Medizinische Gutachten, die üblicherweise steuerpflichtig sind

  • über Blutgruppenuntersuchungen und DNA-Analysen, z. B. zur Vaterschaftsfeststellung und Spurenauswertung
  • Gutachten über Tatsache (ab 2. Leichenschau, Bescheinigung als Genehmigung zur Feuerbestattung) und zur Klärung der Todesursache
  • über Alkohol- und Drogenbefund zur Untersuchung der Fahrtüchtigkeit
  • über den Gesundheitszustand als Grundlage für Versicherungsabschlüsse, zum Beispiel für Lebens- und Berufsunfähigkeitsversicherungen
  • über die Berufstauglichkeit, zum Beispiel Flugtauglichkeit
  • über die Minderung der Erwerbsfähigkeit/Berufsfähigkeit für die Sozialversicherung, Kriegsopferversorgung und für Schadensersatzprozesse
  • über das Seh- und Hörvermögen, etwa für Führer-, Segel-, Tauch- und Flugscheine
  • für Berufsgenossenschaften oder Versicherungen, um den Zusammenhang von Vorerkrankungen und dem Todeseintritt des Versicherten zu klären
  • für Staatsanwaltschaft und Gerichte, um den Zusammenhang zwischen ärztlicher Fehlbehandlung und einer Gesundheitsstörung beziehungsweise dem Todeseintritt zu klären
  • für Staatsanwaltschaft und Gerichte über Schuld- und Handlungsfähigkeit von Personen; Gutachten zur Einweisung in ein psychiatrisches Krankenhaus oder eine Entziehungsanstalt
  • nach Paragraf 12 Absatz 1 der Psychotherapie-Vereinbarung
  • zur Feststellung von Beschädigungen als Grundlage für eine Entschädigungsleistung
  • für Genehmigung zur Feuerbestattung
  • für sport- und reisemedizinische Untersuchung und Beratung
  • für Prognosen im Rahmen des Strafvollzugs, Pflegegutachten, medizinischpsychologische Gutachten zur Fahrtauglichkeit, Röntgenaufnahmen
  • für Gutachten mit Aufschlag

*) Bitte beachten Sie: Die Liste führt Beispiele auf und erhebt keinen Anspruch auf Vollständigkeit

Auch Vorträge und Veröffentlichungen unterliegen der Umsatzsteuer

Grundsätzlich gilt: Wenn der Hauptzweck des Gutachtens darin liegt, dass eine Krankenkasse oder andere Dritte eine rechtsverbindliche Entscheidung treffen, dann handelt es sich nicht mehr um einen therapeutischen Zweck. Das gilt auch, wenn medizinische Kompetenzen und typische ärztliche Untersuchungen für die Erstellung notwendig sind.

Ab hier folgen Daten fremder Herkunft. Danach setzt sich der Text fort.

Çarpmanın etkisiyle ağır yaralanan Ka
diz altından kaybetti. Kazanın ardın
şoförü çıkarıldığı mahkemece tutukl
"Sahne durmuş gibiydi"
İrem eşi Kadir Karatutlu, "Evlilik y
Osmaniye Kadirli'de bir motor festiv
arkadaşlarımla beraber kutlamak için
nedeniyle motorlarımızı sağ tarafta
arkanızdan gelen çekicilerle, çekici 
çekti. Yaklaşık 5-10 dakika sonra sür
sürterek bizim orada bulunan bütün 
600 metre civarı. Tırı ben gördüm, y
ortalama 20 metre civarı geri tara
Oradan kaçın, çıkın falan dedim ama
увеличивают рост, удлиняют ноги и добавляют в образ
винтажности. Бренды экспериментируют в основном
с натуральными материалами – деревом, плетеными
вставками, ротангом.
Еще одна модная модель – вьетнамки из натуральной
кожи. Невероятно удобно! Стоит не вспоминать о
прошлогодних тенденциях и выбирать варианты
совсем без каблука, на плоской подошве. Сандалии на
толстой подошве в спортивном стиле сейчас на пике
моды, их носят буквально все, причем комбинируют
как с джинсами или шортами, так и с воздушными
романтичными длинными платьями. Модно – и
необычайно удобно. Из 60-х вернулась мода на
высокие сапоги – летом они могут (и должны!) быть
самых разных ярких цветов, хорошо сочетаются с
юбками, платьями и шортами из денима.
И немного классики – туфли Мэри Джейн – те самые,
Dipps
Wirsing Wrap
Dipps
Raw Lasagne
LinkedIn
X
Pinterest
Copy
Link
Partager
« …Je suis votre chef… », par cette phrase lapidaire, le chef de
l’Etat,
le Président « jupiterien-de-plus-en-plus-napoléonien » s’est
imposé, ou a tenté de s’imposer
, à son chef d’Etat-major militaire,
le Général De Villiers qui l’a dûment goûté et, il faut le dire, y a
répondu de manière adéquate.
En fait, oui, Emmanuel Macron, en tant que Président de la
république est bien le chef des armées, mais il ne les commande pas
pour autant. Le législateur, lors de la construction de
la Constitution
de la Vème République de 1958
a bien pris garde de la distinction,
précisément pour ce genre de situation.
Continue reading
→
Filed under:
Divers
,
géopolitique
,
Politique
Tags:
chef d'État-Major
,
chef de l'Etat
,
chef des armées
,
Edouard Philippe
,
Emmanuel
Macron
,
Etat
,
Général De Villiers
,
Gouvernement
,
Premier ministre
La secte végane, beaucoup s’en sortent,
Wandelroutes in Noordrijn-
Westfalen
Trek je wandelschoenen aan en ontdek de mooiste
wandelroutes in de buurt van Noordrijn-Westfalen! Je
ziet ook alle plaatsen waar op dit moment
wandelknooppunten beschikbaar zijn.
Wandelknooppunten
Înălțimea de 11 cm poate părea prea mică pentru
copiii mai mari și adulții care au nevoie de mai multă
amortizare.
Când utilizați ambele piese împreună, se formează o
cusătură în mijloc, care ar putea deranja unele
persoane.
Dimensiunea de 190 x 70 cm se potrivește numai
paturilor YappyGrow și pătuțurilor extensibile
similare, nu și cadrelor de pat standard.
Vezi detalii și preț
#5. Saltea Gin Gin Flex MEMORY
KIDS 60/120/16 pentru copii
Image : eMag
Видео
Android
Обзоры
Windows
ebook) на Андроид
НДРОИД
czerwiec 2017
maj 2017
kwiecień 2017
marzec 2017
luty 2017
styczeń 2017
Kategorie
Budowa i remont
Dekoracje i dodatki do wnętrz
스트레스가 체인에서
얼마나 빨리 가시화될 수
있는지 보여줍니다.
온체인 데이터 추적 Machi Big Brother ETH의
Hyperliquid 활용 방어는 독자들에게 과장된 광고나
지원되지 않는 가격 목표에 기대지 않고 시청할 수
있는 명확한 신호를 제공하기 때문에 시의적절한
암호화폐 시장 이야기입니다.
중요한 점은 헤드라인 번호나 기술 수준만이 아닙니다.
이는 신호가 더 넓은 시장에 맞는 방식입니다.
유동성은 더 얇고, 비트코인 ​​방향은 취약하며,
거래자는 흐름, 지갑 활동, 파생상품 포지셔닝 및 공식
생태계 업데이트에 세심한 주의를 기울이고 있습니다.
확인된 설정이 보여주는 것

Vorsicht: Auch Veröffentlichungen in ärztlichen Fachzeitschriften, Lehrtätigkeiten oder Vorträge auf einem ärztlichen Fortbildungskongress fallen in der Regel unter die Umsatzsteuerpflicht, auch wenn das so verbreitete Fachwissen letztendlich der Behandlung der Patienten zugutekommt. Grundsätzlich gilt allerdings auch: keine Regel ohne Ausnahme. Wer also eine rechtssichere Einschätzung zur steuerlichen Behandlung braucht, sollte unbedingt einen Fachmann, in der Regel einen Steuerberater, zu Rate ziehen.